Audio Wave and Spectral Examples

These images are waveform and spectral examples to go along with the audio encoding papers. Your "scopes" (graphs) are your friend. Learn how to properly use them and it will be hard to not produce good sounding audio.

These pictures are generally too big to show in line, so view each one as you read each section.


Generally speaking, this is what you should be striving for doing a final encode. The levels are high enough to use the full bandwidth (but not clipping) and there is moderate dynamic range (but not too low).


This came from a long news type documentary program. There is mostly narration in it. Notice how flat the ranges are from the compression (probably from the source)? This is correct for this type of program and will not sound bad at all.

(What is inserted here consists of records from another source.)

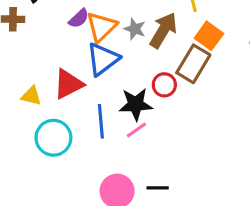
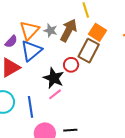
purple semicircle: (79, 18) -> (11, 42), moved
black star: (136, 104) -> (54, 78), turned 30
blue line: (101, 121) -> (31, 107), moved

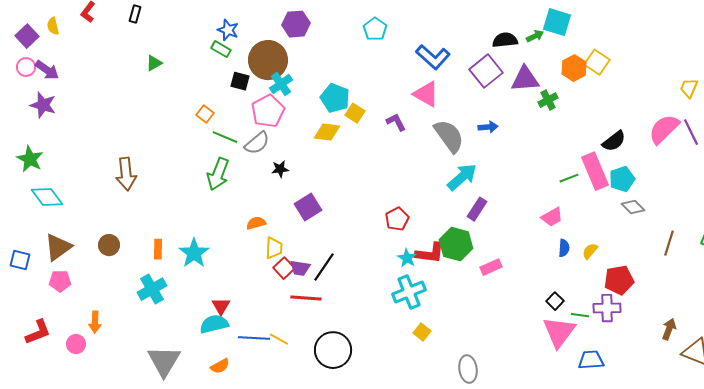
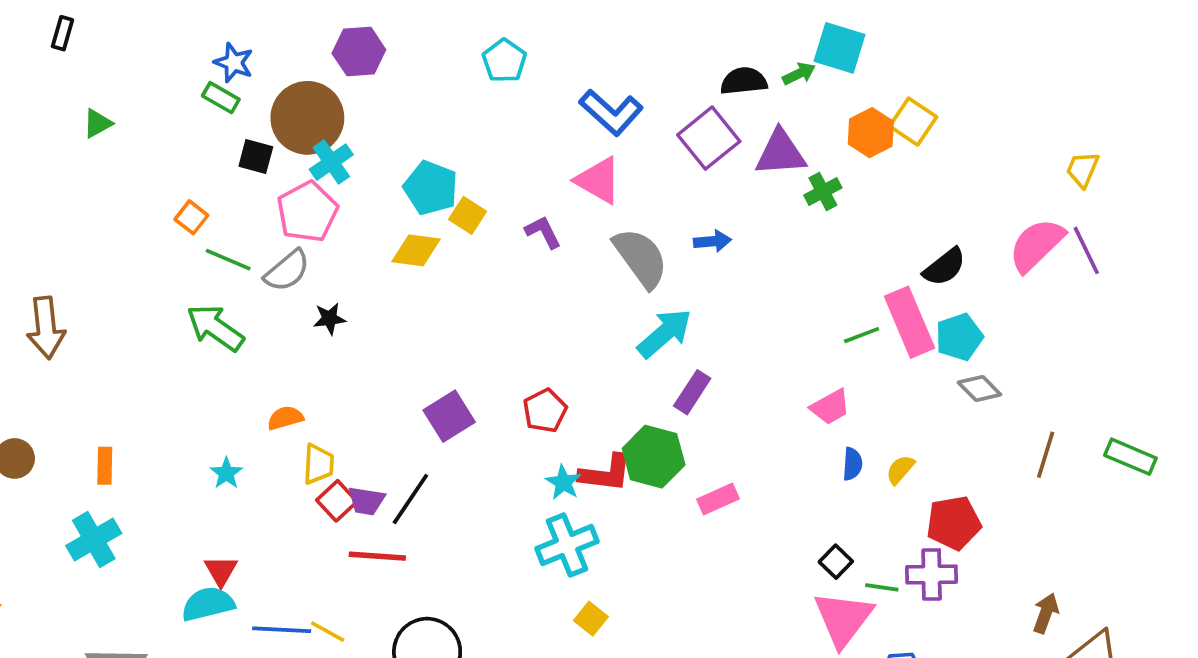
green arrow: (218, 174) -> (215, 328), turned 104
purple square: (308, 207) -> (449, 416), moved
cyan star: (194, 253) -> (226, 473), moved, size x0.6

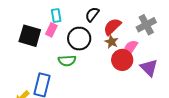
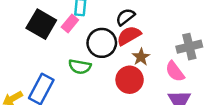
red semicircle: (112, 27) -> (129, 36), moved
pink semicircle: (130, 48) -> (175, 71), moved, turned -84
red circle: (122, 60) -> (130, 80), moved

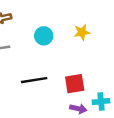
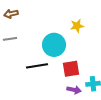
cyan circle: (44, 36) -> (54, 45), moved, size x1.5

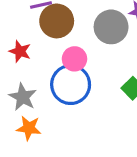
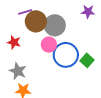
gray circle: (111, 27) -> (55, 25), moved
blue circle: (71, 85) -> (66, 55), moved

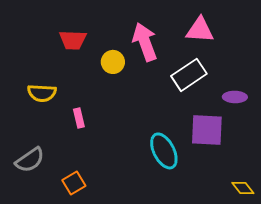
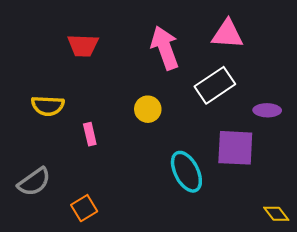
yellow circle: (113, 62) -> (148, 109), moved

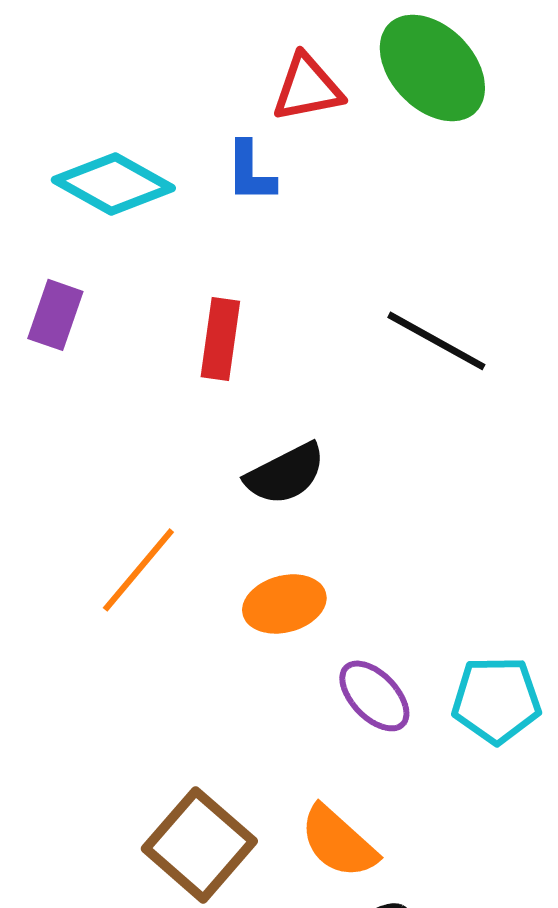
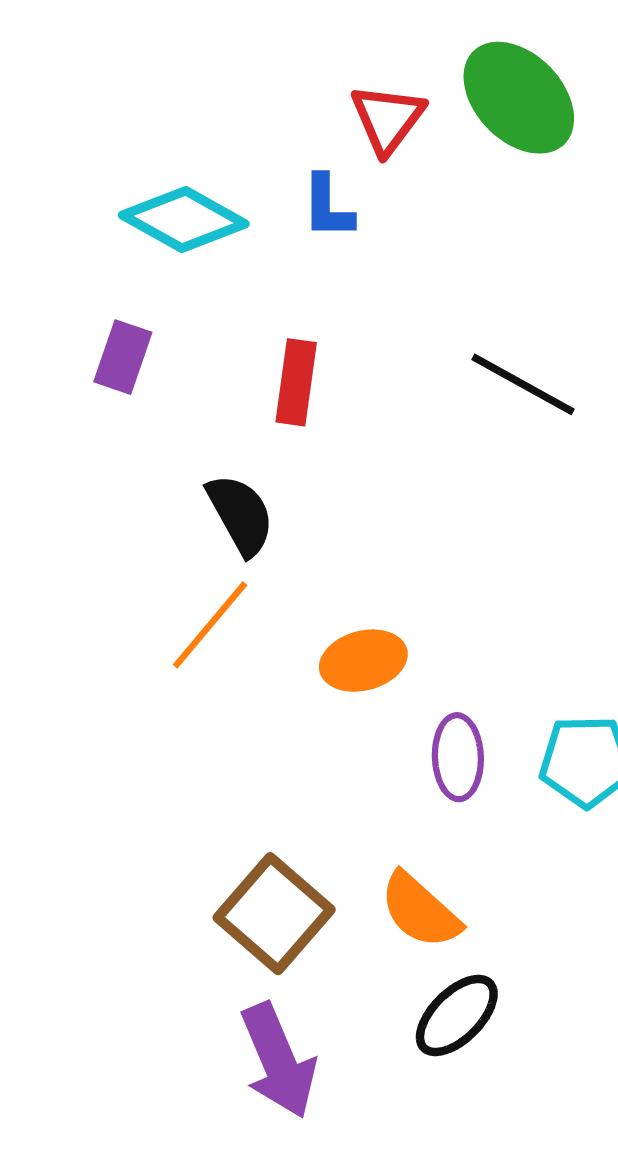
red triangle: (307, 88) -> (388, 119), turned -42
black semicircle: (285, 474) -> (240, 515), moved, turned -92
purple ellipse: (374, 696) -> (458, 757), turned 42

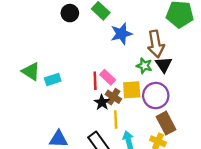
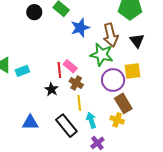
black triangle: (164, 65) -> (137, 41), moved
green star: (144, 66) -> (102, 55), size x1.6
yellow square: (132, 90) -> (133, 71), moved
black star: (102, 102) -> (51, 89), moved

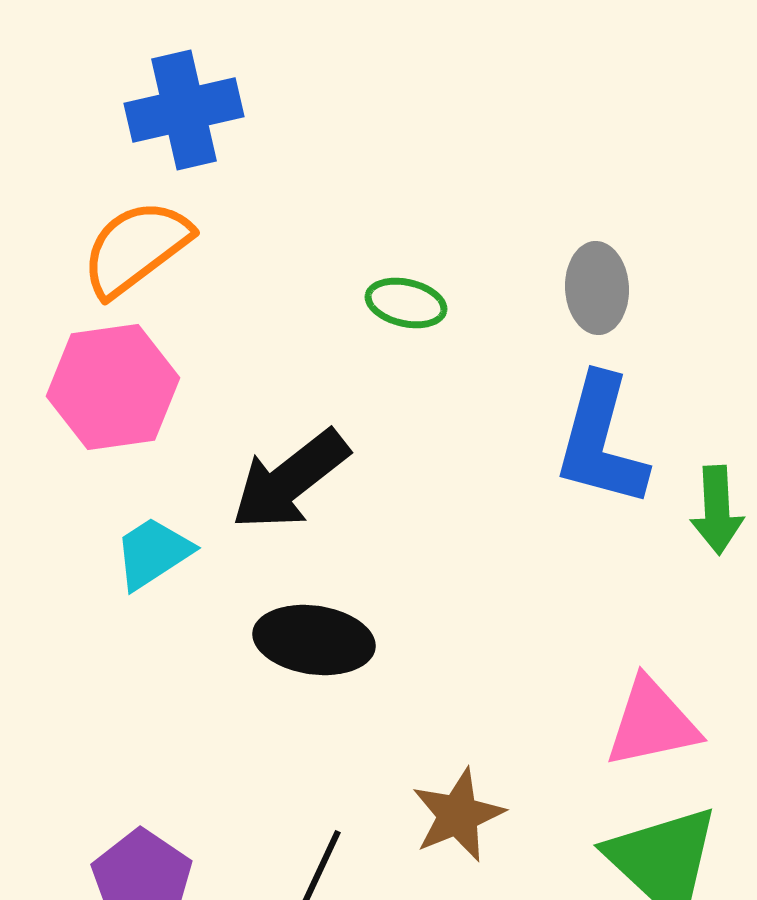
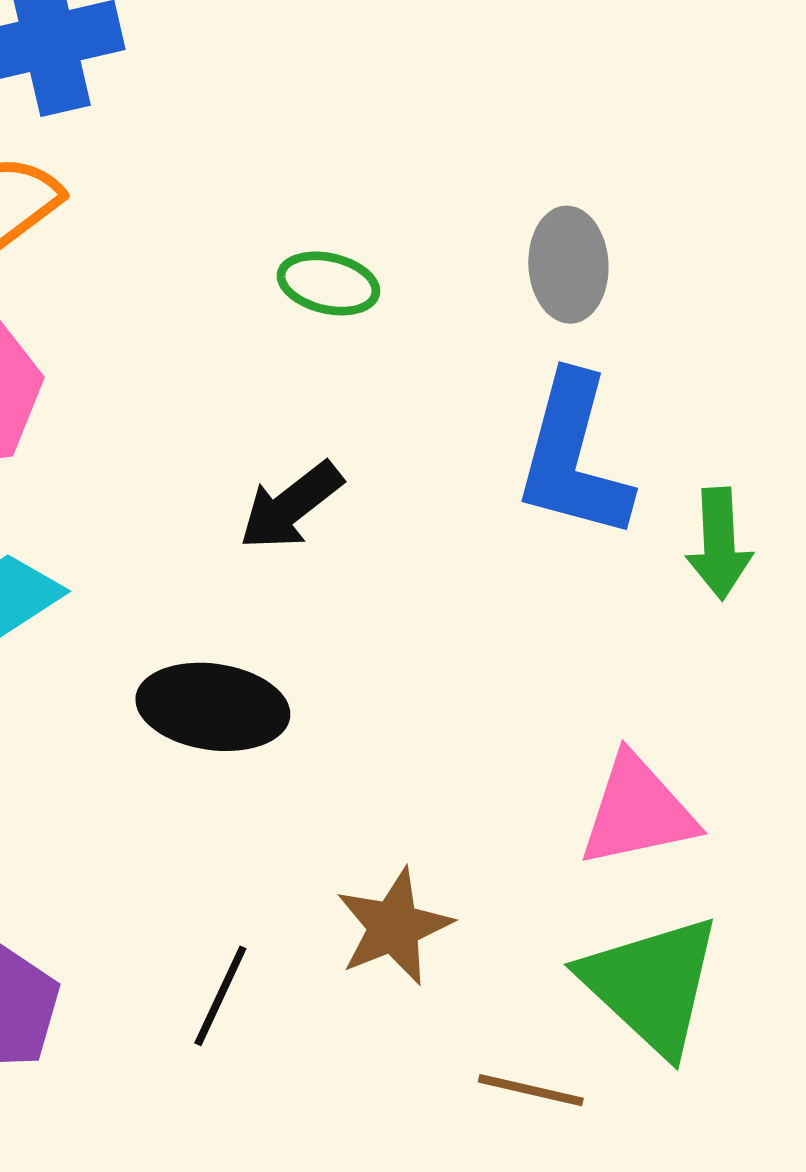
black arrow: (290, 480) -> (291, 506), moved, size x0.7

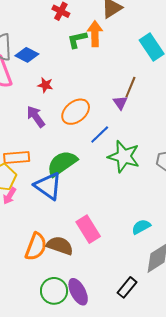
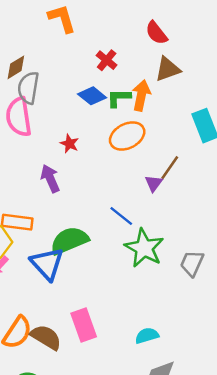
blue diamond: (27, 55) -> (92, 96), moved
orange ellipse: (76, 112) -> (127, 136), moved
blue line: (100, 135) -> (121, 216), turned 70

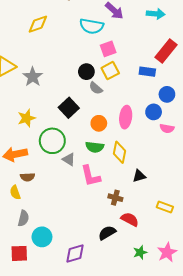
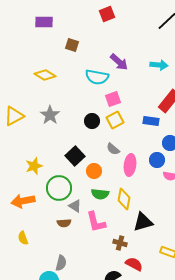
yellow diamond: (38, 24) -> (45, 75), turned 50
gray star: (33, 77) -> (50, 115), moved
gray semicircle: (96, 88) -> (113, 149), moved
orange circle: (99, 123) -> (94, 171), moved
black triangle: (139, 176) -> (143, 222), size x1.5
brown semicircle: (28, 177) -> (64, 223), moved
gray semicircle: (23, 218) -> (61, 263), moved

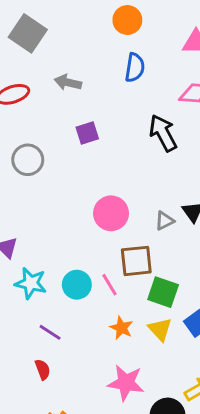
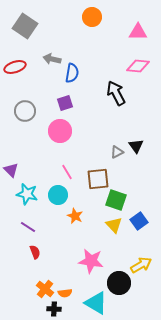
blue semicircle: (135, 68) -> (72, 73), moved
purple square: (87, 133) -> (65, 103), moved
pink circle: (111, 213) -> (60, 131), moved
pink line: (110, 285) -> (67, 172), moved
orange star: (121, 328) -> (75, 216), moved
purple line: (50, 332) -> (28, 227), moved

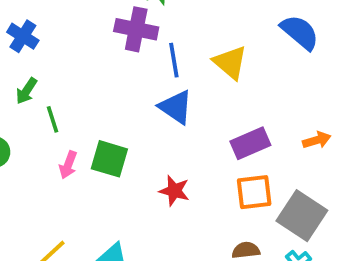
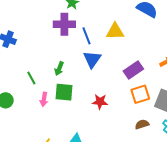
yellow triangle: (230, 62) -> (115, 31), turned -30
green arrow: (26, 91) -> (59, 69), moved
blue triangle: (176, 107) -> (92, 59), turned 42

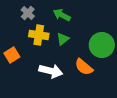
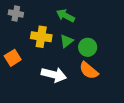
gray cross: (28, 13) -> (16, 13), moved, turned -32
green circle: (102, 45) -> (88, 47), moved, size x0.7

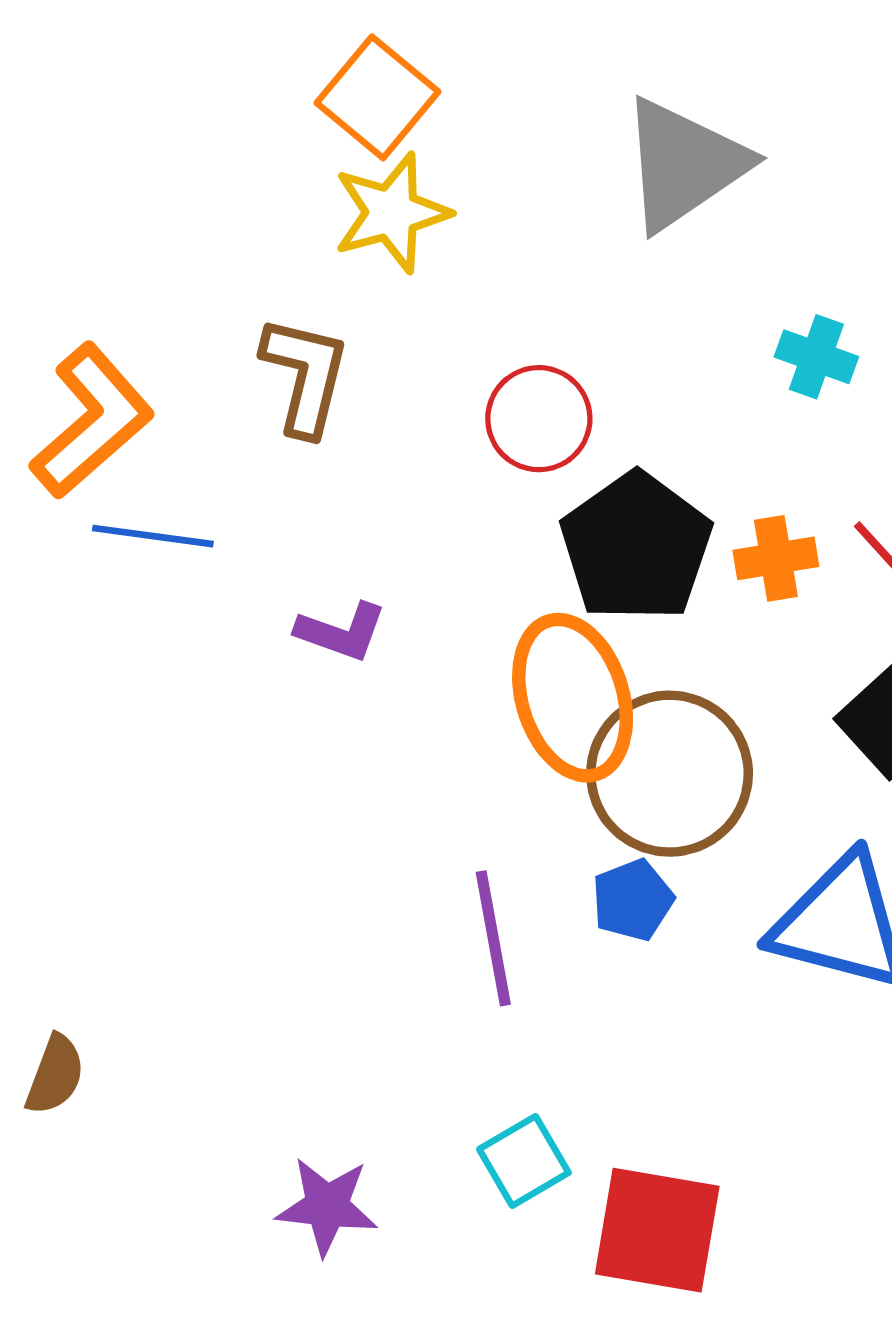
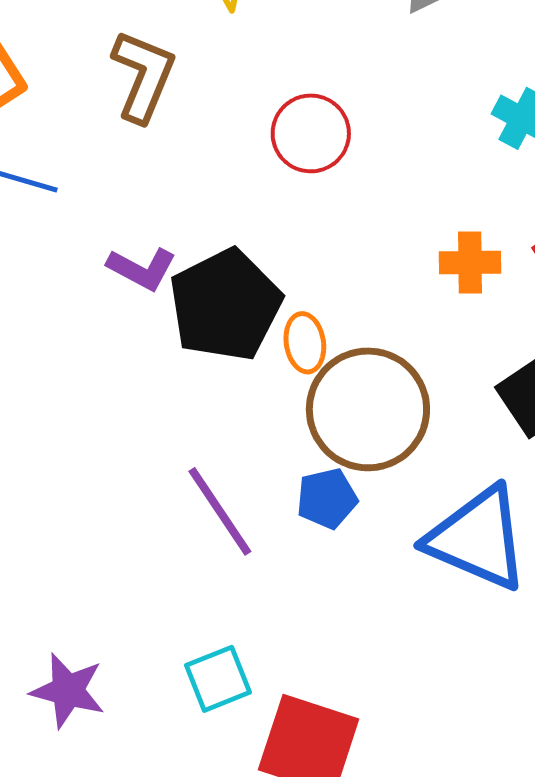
black pentagon: (636, 547) -> (225, 305), moved
orange ellipse: (573, 698) -> (305, 343), size x0.5
purple line: (493, 938) -> (220, 511), turned -32

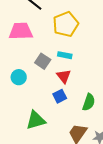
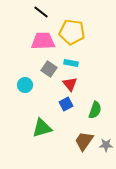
yellow pentagon: (66, 24) -> (72, 32), turned 30
pink trapezoid: (21, 31) -> (43, 41), moved

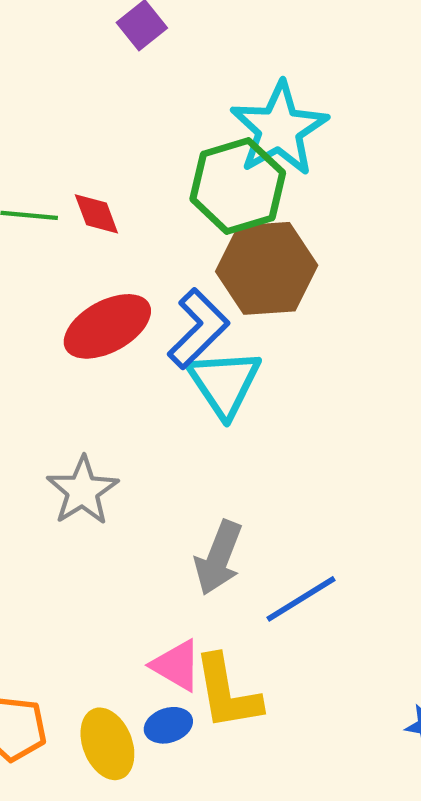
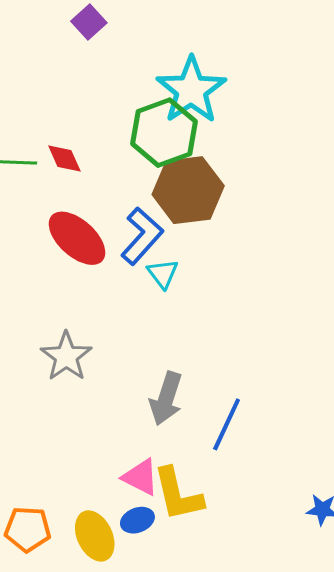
red ellipse: (107, 326) -> (77, 238), turned 74
cyan triangle: (224, 383) -> (163, 274), size x0.6
blue line: (301, 599) -> (227, 424), turned -30

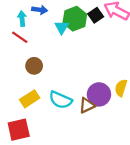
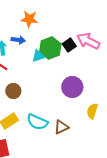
cyan triangle: (62, 27) -> (38, 56), turned 40
purple circle: (99, 94) -> (72, 87), moved

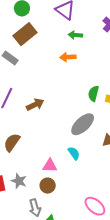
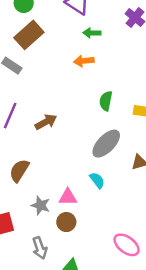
green semicircle: (94, 94) -> (106, 101), moved
gray star: (19, 181) -> (41, 205), moved
gray arrow: (35, 208) -> (40, 248), moved

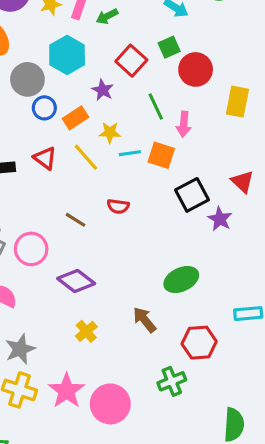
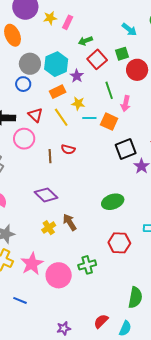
green arrow: (107, 16) -> (85, 41), moved
cyan hexagon: (67, 55) -> (56, 64), moved
blue circle: (44, 108) -> (23, 84), moved
red semicircle: (118, 206) -> (68, 149), moved
brown line: (75, 220) -> (50, 156), turned 48
pink circle: (31, 249) -> (24, 139), moved
brown arrow: (145, 320) -> (70, 222), moved
green cross: (172, 381) -> (87, 265), moved

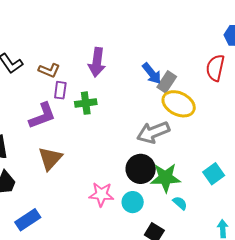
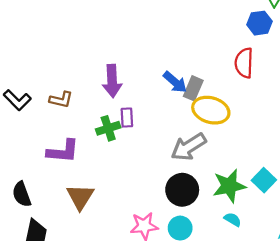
purple rectangle: (60, 90) -> (127, 118), moved
purple L-shape: (42, 116) -> (63, 151), turned 36
green star: (166, 178) -> (229, 186), moved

This came from a drama episode and is mostly correct. This clip shows about the limit dynamics range should be. The peaks are high but not clipping. The lower general dialogue is still high enough to be heard, but it could be a little higher to keep it out of the mud. It is desirable to have dynamic range, but not too much nor too little. Too much goes from screaming to unheard whispers and too little just sounds flat all the time. Few producers seem to be smart enough to get the balance right.


This is a funky anomaly dating back to the "old days" of television where part of the radio frequency broadcast would be smashed so the pencil necks could sell a small sub channel to who knows where. Defective audio from those days typically has a wave form like this as the TV or VCR was "supposed" to automatically fix this. Inertia from moving speaker cones will sort of hide this, but the audio will still sound a little funny.


While on the subject of old, high fidelity systems just weren't around in the days of black and white video. This is actually a pretty clean capture, but it is lacking quite a bit in the way of high frequencies (as noted from the green bar). While the audio sounds ok, it isn't overly clear as higher frequencies make for clarity.


This is part of the reason I despise AC3 so much. The format isn't bad but the people who encode it are morons. This is a raw capture from digital cable and is typical of nearly all the channels and many DVD's I've tried to play back (some are even worse).

Here I start my rant. The dynamic range here is -10,000 to +10,000. True 16bit audio (as heard on CD's) has a range from -32,000 to +32,000. This encode is just above 14bit audio...and I'm greatly offended. These people (and many others) are wasting 2/3's of the audio bandwidth's clarity. The audio is also in the mud. This means more hiss from the signal and more hiss from having to crank up the amplifier so loud just to hear it.

NORMALIZE THE DAMN AUDIO BEFORE FINAL ENCODE. It's trivial do to and doesn't take that long. Why is this so hard for people to understand and do??? Do these people even understand how to be a professional and do their job??? (ok... breathing and popping a happy pill now...)

On a side note, there is a blip in this capture that has to be zeroed out first before the audio can be normalized. On a second note, the stupid digital cable box which insists on using compression will still play this audio too low, hit the blip, then nearly turn the audio off for a couple seconds until it recovers from the mathematical weighting. If the audio were full to begin with, the "turn off" would have never happened.


This is very similar to above but more zoomed in and the blip is far easier to see.


Coming back to frequencies, this is about what an audio spectrogram should look like. This one is still clipped a little at the top, but is generally pretty good for a compressed audio stream.

Also note the horizontal line at 16kHz. This is a high frequency buzzing noise somewhere in the original analog to digital capture. Unfortunately, these are surprisingly common. Thankfully they are usually very quiet and generally unheard.

Between the vertical peaks is some mild noise (in dark blues). If there were a lot of hiss and such, the darker background would be turning to yellow and red carpets in this example.

When archiving this to the MP3 format, 128kbit stereo is a common setting for 44.1kHz sampling and 160kbit stereo is a common setting for 48kHz sampling. These rates tend to chop everything above 16kHz using the default settings. Vorbis, MP4/AAC, and AC3 are more efficient at encoding high frequencies and could use a lower bit rate. If in doubt, encode the audio then decode it to compare the spectrogram to the original spectrogram. Make adjustments as necessary.


This probably came from an MP2 file as the MP2 format tends to chop everything above 16kHz. I sometimes see this in AC3 encodes which most likely came from an MP2 source (Video CD or some DVD's).


This is the same as above but brutally chopped much harder than normal.

Over the air radio broadcasts often look similar to this. Since broadcast TV audio is also a modified FM radio, it will look similar.


I've never seen frequency intensity stair stepping until I saw this one. I don't know what to make of it. Perhaps it was encoded multiple times using different settings?


This shows some stair stepping and higher peaks that happen with VBR encoding. Also note the blue specked pattern of low level hiss during the fade out.


Notice how this CODEC encodes less and less of the higher frequencies as the bit bucket runs out.


This one has the 16kHz buzz but it subtracts out of the signal. This also seems to be somewhat common.


This also has the subtracting 16kHz buzz along with a lot of hiss. This came from an analog cable source into a capture card.